Assigned task
One line at a time, check the entries below for the word "parent", and copy each line that has it.

Document layout analysis data
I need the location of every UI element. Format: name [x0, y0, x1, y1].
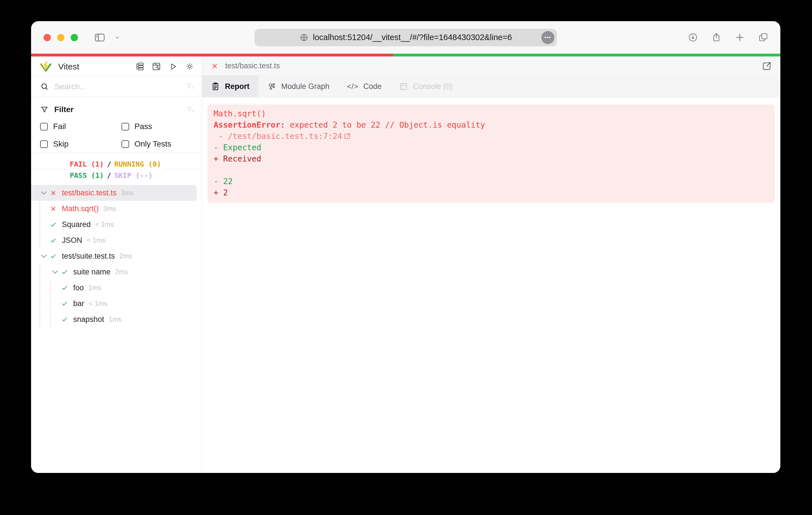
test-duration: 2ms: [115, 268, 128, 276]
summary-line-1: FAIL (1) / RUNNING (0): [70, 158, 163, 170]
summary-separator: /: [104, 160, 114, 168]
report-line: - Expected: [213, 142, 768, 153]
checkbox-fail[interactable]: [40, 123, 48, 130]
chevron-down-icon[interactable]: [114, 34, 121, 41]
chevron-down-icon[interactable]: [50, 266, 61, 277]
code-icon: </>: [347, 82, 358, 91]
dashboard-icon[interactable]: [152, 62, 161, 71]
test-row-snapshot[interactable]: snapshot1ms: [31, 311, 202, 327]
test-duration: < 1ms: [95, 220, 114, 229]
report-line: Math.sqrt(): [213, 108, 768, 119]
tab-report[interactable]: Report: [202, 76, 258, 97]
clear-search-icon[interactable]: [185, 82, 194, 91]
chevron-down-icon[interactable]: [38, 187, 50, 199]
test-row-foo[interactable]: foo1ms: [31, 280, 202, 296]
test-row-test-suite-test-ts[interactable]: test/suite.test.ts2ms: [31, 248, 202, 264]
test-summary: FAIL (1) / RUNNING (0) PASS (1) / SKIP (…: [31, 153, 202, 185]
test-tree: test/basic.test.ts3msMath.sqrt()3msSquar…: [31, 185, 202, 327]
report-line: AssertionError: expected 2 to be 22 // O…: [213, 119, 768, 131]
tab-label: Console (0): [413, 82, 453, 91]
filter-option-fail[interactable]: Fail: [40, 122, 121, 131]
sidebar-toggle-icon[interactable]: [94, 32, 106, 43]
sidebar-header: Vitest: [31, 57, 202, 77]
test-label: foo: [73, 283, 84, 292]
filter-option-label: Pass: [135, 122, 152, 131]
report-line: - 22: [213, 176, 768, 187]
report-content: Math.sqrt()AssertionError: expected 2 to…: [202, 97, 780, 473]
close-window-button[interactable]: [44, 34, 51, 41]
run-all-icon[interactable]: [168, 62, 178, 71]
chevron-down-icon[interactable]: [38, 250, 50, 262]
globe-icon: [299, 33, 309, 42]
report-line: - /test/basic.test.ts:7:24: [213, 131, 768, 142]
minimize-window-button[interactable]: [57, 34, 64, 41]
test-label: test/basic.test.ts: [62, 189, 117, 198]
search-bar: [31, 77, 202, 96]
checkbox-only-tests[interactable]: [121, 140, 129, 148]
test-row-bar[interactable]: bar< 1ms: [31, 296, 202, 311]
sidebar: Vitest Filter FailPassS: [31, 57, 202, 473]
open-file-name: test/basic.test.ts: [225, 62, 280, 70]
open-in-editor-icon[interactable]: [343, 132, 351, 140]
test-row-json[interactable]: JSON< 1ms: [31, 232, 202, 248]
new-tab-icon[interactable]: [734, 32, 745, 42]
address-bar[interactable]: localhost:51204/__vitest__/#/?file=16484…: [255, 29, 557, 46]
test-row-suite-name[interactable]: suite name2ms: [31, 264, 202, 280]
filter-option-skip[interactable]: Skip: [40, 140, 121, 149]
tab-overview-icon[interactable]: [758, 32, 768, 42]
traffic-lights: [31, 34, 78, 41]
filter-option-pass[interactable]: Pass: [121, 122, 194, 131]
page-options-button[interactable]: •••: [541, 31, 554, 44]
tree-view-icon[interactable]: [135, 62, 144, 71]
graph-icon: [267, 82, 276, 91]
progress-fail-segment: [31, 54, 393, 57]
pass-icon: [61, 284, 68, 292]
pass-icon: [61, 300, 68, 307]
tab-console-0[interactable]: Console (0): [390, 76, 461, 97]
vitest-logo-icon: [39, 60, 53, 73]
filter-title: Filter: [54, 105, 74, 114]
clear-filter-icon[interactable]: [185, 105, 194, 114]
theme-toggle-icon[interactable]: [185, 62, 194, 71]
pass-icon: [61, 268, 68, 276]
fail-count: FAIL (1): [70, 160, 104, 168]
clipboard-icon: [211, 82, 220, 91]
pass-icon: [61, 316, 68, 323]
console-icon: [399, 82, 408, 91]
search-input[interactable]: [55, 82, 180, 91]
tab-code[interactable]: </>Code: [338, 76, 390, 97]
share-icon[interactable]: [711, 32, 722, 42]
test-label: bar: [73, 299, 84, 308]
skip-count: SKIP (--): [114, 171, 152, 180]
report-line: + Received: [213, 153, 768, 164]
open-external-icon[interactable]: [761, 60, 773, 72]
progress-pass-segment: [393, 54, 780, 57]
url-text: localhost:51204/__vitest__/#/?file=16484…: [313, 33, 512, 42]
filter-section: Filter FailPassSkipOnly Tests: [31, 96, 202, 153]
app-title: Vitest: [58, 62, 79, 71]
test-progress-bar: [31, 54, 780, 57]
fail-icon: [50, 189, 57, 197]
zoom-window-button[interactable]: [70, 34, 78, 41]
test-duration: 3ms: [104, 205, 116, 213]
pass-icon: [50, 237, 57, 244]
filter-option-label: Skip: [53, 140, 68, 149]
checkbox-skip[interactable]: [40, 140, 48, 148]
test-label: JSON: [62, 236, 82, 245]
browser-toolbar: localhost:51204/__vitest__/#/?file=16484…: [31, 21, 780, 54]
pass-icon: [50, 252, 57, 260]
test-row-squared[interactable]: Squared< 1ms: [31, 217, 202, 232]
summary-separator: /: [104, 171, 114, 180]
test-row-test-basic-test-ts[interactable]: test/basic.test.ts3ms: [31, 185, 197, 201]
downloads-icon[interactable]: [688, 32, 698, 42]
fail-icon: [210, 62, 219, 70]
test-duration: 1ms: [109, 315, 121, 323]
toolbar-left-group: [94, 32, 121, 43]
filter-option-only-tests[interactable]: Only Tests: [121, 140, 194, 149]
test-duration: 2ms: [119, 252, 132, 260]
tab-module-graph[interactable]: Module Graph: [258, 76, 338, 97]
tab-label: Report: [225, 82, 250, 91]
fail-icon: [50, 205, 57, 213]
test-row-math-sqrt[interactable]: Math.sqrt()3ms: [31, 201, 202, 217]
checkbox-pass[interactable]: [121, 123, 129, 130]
--
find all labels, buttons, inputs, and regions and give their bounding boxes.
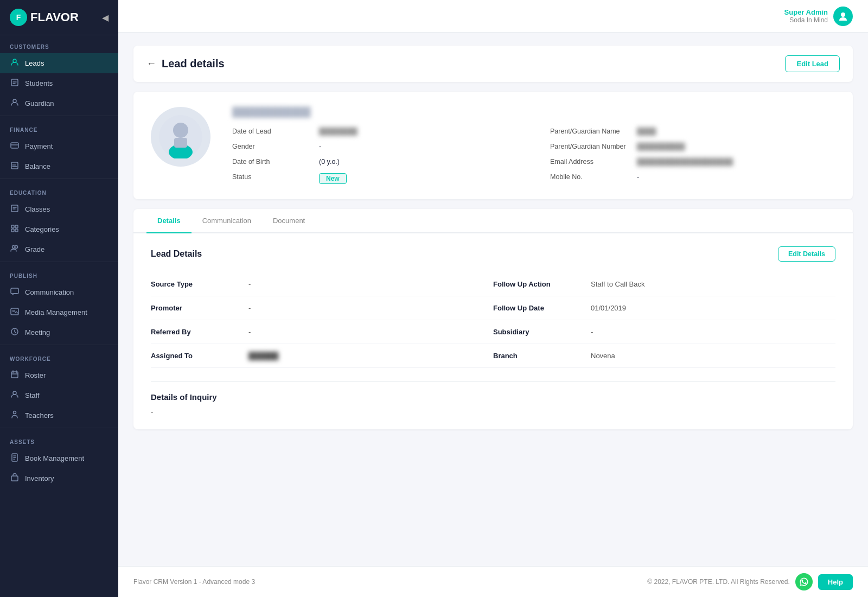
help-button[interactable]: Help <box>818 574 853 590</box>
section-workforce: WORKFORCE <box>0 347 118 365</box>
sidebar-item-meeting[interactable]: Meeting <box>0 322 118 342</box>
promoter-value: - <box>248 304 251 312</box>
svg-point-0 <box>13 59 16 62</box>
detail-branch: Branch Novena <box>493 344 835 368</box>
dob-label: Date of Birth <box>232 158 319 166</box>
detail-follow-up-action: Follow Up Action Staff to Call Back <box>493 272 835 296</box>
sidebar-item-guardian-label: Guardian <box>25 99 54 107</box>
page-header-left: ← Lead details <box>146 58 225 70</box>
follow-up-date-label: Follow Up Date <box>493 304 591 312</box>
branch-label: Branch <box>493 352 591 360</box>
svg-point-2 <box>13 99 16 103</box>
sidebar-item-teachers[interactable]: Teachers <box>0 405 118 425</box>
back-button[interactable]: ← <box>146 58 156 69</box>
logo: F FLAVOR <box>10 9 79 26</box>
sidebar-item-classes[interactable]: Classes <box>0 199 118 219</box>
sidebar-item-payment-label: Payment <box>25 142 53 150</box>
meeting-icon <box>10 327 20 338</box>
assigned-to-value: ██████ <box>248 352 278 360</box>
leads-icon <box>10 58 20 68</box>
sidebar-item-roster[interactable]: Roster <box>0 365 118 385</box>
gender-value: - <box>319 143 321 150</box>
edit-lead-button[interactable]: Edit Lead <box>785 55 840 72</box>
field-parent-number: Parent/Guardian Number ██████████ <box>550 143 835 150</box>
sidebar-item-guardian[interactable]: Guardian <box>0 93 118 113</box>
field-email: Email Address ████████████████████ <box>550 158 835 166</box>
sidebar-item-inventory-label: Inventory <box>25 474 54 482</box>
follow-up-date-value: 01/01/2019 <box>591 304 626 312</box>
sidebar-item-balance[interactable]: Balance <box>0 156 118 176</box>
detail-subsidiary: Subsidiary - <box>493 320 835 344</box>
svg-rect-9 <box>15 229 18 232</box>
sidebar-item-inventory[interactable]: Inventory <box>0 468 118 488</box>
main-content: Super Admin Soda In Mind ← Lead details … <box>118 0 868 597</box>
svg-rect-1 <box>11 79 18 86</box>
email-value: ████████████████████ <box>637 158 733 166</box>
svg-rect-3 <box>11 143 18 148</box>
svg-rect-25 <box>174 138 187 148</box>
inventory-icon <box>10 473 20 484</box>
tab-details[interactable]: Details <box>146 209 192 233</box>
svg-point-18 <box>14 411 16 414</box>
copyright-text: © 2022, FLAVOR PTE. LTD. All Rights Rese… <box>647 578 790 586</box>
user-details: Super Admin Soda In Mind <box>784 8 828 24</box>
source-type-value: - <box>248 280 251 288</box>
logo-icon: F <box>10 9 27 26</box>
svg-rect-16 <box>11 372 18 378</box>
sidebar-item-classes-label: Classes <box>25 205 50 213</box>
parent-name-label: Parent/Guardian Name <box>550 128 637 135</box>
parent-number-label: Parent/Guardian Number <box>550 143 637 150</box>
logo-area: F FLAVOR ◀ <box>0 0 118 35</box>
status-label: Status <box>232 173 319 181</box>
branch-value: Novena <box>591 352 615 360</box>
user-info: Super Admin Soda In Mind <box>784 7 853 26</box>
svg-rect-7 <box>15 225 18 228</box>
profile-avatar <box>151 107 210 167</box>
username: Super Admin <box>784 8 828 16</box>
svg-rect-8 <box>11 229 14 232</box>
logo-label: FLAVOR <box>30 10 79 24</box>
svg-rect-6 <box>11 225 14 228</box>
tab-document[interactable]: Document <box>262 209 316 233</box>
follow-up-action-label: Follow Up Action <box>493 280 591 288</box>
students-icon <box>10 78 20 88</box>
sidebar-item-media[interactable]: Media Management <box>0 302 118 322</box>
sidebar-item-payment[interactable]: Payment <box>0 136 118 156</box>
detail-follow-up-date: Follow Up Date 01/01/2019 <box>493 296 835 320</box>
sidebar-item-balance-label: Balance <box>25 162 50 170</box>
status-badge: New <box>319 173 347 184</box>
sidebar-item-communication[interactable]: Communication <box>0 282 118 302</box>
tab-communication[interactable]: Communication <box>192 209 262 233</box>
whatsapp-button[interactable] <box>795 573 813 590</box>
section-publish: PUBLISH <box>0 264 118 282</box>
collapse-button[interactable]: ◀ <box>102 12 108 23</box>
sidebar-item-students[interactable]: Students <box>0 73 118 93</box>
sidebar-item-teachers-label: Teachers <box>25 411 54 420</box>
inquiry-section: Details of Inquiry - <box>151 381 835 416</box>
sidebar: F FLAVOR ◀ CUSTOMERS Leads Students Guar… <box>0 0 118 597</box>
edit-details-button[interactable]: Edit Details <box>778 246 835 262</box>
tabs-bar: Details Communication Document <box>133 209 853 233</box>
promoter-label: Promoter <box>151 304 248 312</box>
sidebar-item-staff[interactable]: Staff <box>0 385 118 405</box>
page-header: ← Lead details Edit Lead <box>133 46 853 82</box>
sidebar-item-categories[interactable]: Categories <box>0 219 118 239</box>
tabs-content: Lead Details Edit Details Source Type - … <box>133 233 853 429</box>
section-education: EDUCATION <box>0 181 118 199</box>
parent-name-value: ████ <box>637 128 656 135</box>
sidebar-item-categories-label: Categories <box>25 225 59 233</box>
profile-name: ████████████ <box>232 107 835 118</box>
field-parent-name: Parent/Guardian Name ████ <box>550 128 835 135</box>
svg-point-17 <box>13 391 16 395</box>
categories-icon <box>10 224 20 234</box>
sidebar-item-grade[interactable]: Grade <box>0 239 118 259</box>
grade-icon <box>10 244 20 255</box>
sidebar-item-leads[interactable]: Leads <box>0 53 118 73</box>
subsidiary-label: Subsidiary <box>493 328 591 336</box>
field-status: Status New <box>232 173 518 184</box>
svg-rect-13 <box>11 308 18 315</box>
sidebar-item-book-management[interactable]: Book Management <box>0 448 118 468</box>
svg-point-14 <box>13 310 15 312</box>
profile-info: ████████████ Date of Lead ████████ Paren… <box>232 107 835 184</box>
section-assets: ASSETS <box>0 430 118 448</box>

Answer
field-parent-number: Parent/Guardian Number ██████████ <box>550 143 835 150</box>
parent-name-label: Parent/Guardian Name <box>550 128 637 135</box>
parent-number-label: Parent/Guardian Number <box>550 143 637 150</box>
parent-name-value: ████ <box>637 128 656 135</box>
field-parent-name: Parent/Guardian Name ████ <box>550 128 835 135</box>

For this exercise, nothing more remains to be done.